The publication of the reports was covered in many newspapers, on many websites, and in several radio and television programs. Of course, it is great if your research gets a lot of media attention, but the downside is that the general public also gets to respond, and it is mostly the ones that do not like what they read or hear who make themselves heard. I collected thousands of responses to the media coverage about the project.  The majority of those were negative.

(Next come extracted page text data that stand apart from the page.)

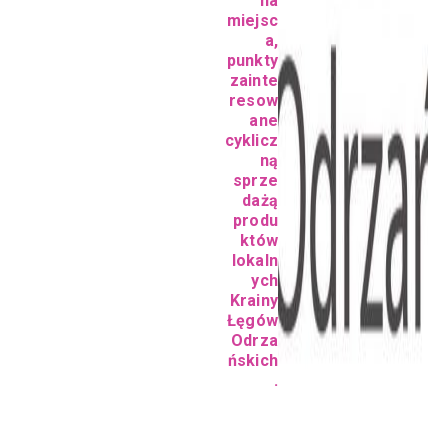
na
miejsc
a,
punkty
zainte
resow
ane
cyklicz
ną
sprze
dażą
produ
któw
lokaln
ych
Krainy
Łęgów
Odrza
ńskich
.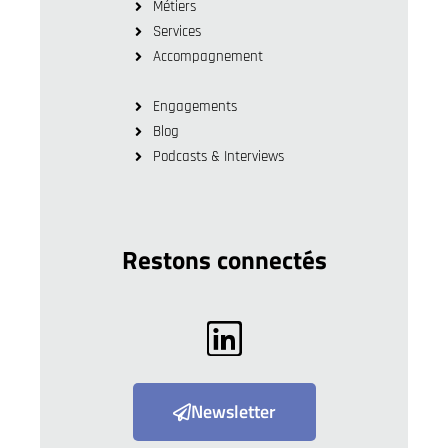
Métiers
Services
Accompagnement
Engagements
Blog
Podcasts & Interviews
Restons connectés
Newsletter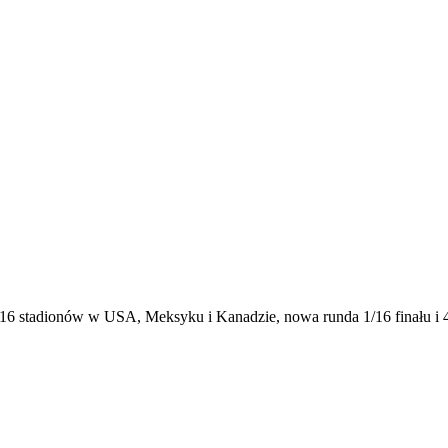
, 16 stadionów w USA, Meksyku i Kanadzie, nowa runda 1/16 finału i 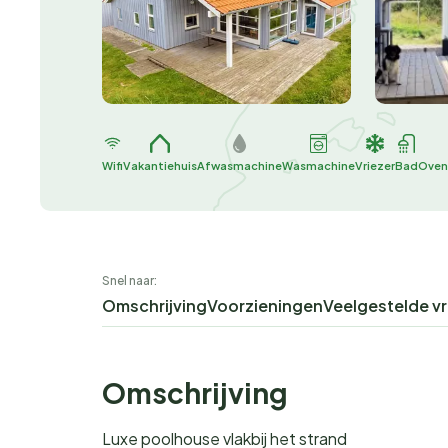
Wifi
Vakantiehuis
Afwasmachine
Wasmachine
Vriezer
Bad
Oven
Snel naar:
Omschrijving
Voorzieningen
Veelgestelde v
Omschrijving
Luxe poolhouse vlakbij het strand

A lot of people found this type of research to be a waste of money and suggested that I should do something more useful with my time. Many negative responses were also due to misunderstanding about the research because of selective reporting by the media. There were also suggestions that I was trying to dictate the content of schoolbooks, whereas all I did was uncover what was in them right now and have tried to be as neutral as possible in all my dealings with the media. However, complete neutrality is of course impossible. The simple fact that I conducted this research means that I think this is an important topic, even if I am reporting on it in a relatively neutral manner. This also means that people who find the entire topics of gender and ethnicity a waste of time, will never like this type of research, regardless of how it is presented.

The most amusing responses were those in which the readers assumed I was a man (referring to the professor who did the research as ‘he’ or ‘him’), and one in which the reader assumed that this male professor was probably married to a woman of color. A great example of the way in which stereotypes influence people’s perceptions: because often all we see are white male professors, people are unlikely to realize that there are also female professors of color.

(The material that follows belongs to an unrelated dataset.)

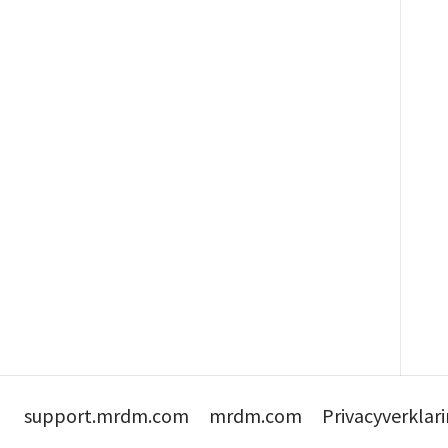
support.mrdm.com
mrdm.com
Privacyverklar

Our findings were also shared with each of the publishers involved in the study, with tailored reports about their own specific materials. Their responses have been very positive across the board. What was most striking is that the publishers were unaware of these patterns. They appreciated our efforts to show them what was actually in their books when it comes to gender and ethnicity, even though they did not consciously put it there, and even though they were often unpleasantly surprised. This is also the main contribution of the project in my view: showing publishers that unconscious biases play a role when there are no explicit policies or checks in place, and they were all very much receptive to this message.



Of course, researchers do not dictate what needs to be in schoolbooks. This is why each of my presentations to publishers ended with the key question for them to answer: do you want to aim for tradition, reflection, or emancipation? Tradition was not a serious option for any publisher. Most did like the idea of reflecting society in terms of representation: roughly 50% women in books, and a representation of characters of color that is similar to national statistics. However, when reflection is the goal, underrepresentation of women among scientists in the books, or lower-status jobs for persons of color would also be justified, because this reflects the actual situation in our society. If publishers want to contribute to emancipation that goes beyond the current situation, character representation might actually be different than a reflection of our society. It is up to the publishers to have these challenging discussions and formulate their explicit vision to guide the contents of the next editions of their books.